I find it highly annoying that this, as far as I understand, really doesn't use regular expressions.
The s/that/this/ syntax is not, of course, a regular expression. The regular expression is the thing that might go into the "that" part, an expression that can match against several different inputs. If all it supports is literals, it's not really worth calling it a regular expression, in my opinion.
The article expresses this like so:
Some experimentation shows that it isn't a full regular expression engine, it will only do straight word substitution.
I think this is stretching it; sure all literal strings are regular expressions, but if that's all there is (i.e. no alteration, repeat etc), then why call it an RE at all?
Oh, no argument there, though being "highly annoyed" may point to some grumpiness.
It is clearly not a regex engine, but it operates like a very very naive one, and uses the Perl syntax for them.
Ultimately Regex just seemed like the easiest / clearest way of describing the functionality. IE, if I say "Skype supports the Perl Regex syntax for simple word substitution" you probably instantly think of s/a/b/.
Maybe I should have used that as the headline, but it seemed a bit long.
I probably would have said "It supports sed-like substitution" (or maybe even s/sed-like/vim-like/). Generally speaking, regular expressions denotes finding something while this does more than that. Regardless, this level of pedantry shouldn't come as a surprise on HN (I admit to being guilty of it myself).
I think that's a bit grumpy. It's fair to call this "regex," not because it's exactly a regular expression matcher, but because it clearly borrows its syntax from a popular regular expression engine (one that's traditionally used for simple word replace in chat windows). Similarly, most people use the term "regex" to refer to the full engines in most programming languages, which are often much more powerful than actual regular expression matchers (e.g. back references).
I also noticed recently that, in a somewhat shell-like way, you can press the up arrow to edit your previous message at will (but perhaps this is common knowledge).
As a suggestion, you could search the line for the substring with the least Levenshtein distance from the correction, to use as the text to replace—and thus also support the "*word" correction syntax I see quite more often from non-technical friends. :)
I believe (though am likely wrong) that the *correction format originated in IRC, where you can't edit text once you've sent it... though I now see s/wrd/word/ quite often too - but that's mainly in technical rooms.
In a group chat, I seem to be able to edit my previous messages OK - even if someone has replied already and if I've written something else since then.
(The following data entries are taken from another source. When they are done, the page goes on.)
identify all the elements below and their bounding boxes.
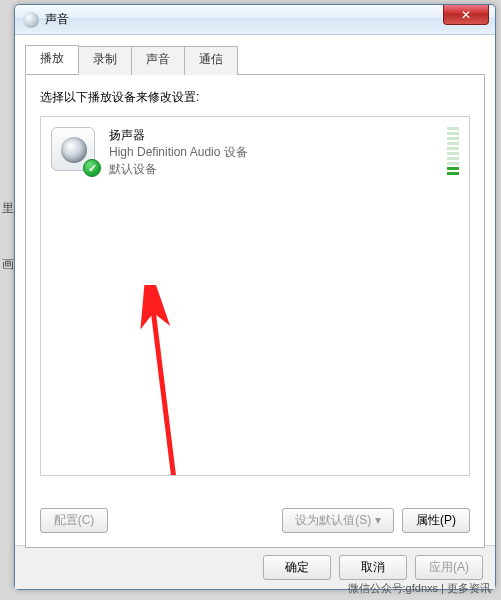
titlebar[interactable]: 声音 ✕	[15, 5, 495, 35]
device-description: High Definition Audio 设备	[109, 144, 248, 161]
default-check-icon: ✓	[83, 159, 101, 177]
sound-titlebar-icon	[23, 12, 39, 28]
playback-panel: 选择以下播放设备来修改设置: ✓ 扬声器 High Definition Aud…	[25, 74, 485, 548]
set-default-button[interactable]: 设为默认值(S)	[282, 508, 394, 533]
cancel-button[interactable]: 取消	[339, 555, 407, 580]
background-fragment: 里 画	[0, 0, 12, 600]
properties-button[interactable]: 属性(P)	[402, 508, 470, 533]
ok-button[interactable]: 确定	[263, 555, 331, 580]
configure-button[interactable]: 配置(C)	[40, 508, 108, 533]
device-item[interactable]: ✓ 扬声器 High Definition Audio 设备 默认设备	[49, 123, 461, 182]
device-status: 默认设备	[109, 161, 248, 178]
device-list[interactable]: ✓ 扬声器 High Definition Audio 设备 默认设备	[40, 116, 470, 476]
dialog-body: 播放 录制 声音 通信 选择以下播放设备来修改设置: ✓ 扬声器 High De…	[25, 45, 485, 543]
close-button[interactable]: ✕	[443, 5, 489, 25]
close-icon: ✕	[461, 8, 471, 22]
svg-line-1	[151, 293, 187, 476]
sound-dialog-window: 声音 ✕ 播放 录制 声音 通信 选择以下播放设备来修改设置: ✓ 扬声器	[14, 4, 496, 590]
tab-recording[interactable]: 录制	[78, 46, 132, 75]
level-meter	[447, 127, 459, 175]
tab-communications[interactable]: 通信	[184, 46, 238, 75]
device-name: 扬声器	[109, 127, 248, 144]
window-title: 声音	[45, 11, 69, 28]
tab-strip: 播放 录制 声音 通信	[25, 45, 485, 74]
speaker-icon: ✓	[51, 127, 99, 175]
panel-button-row: 配置(C) 设为默认值(S) 属性(P)	[40, 508, 470, 533]
tab-sounds[interactable]: 声音	[131, 46, 185, 75]
instruction-text: 选择以下播放设备来修改设置:	[40, 89, 470, 106]
device-text: 扬声器 High Definition Audio 设备 默认设备	[109, 127, 248, 178]
apply-button[interactable]: 应用(A)	[415, 555, 483, 580]
annotation-arrow-icon	[137, 285, 197, 476]
tab-playback[interactable]: 播放	[25, 45, 79, 74]
watermark-text: 微信公众号:gfdnxs | 更多资讯	[348, 581, 491, 596]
You can type in "/help" in a chat to see more options:
sys: Available commands:
/me [text]
/add [skypename+]
/alertson [text]
/alertsoff
/whois [skypename]
/help
For more help please see http://www.skype.com/go/help.chathelp
When I first found this feature, I tried to write an email to Skype to thank them for including it. Sadly, there is no way to do such a thing. I looked all over their website for a contact email address, and I finally found one on a hard-to-find page, but when I wrote my message to it, I just got an auto-reply saying basically “please don’t send email to us. Call us or open a support ticket.” Opening a support ticket just to say “thank you” didn’t seem right. It’s sad that the company provides a way for people to complain about the program not working, but not for people to thank the makers of the program. (And I don’t think it’s because thank yous are useless to the company – knowing what your customers like is valuable feedback.)
It’s an easter egg in that there is no documentation for the feature, and it is one that only people who are “in on the joke” (use IRC) would look for. The feature being functional doesn’t prevent it from being an easter egg.
I've always wanted to implement this in my IRC client, but been too lazy, it's nice to see it implemented in some form of chat client, although it's a bit lacking. Is the change visible for all participants?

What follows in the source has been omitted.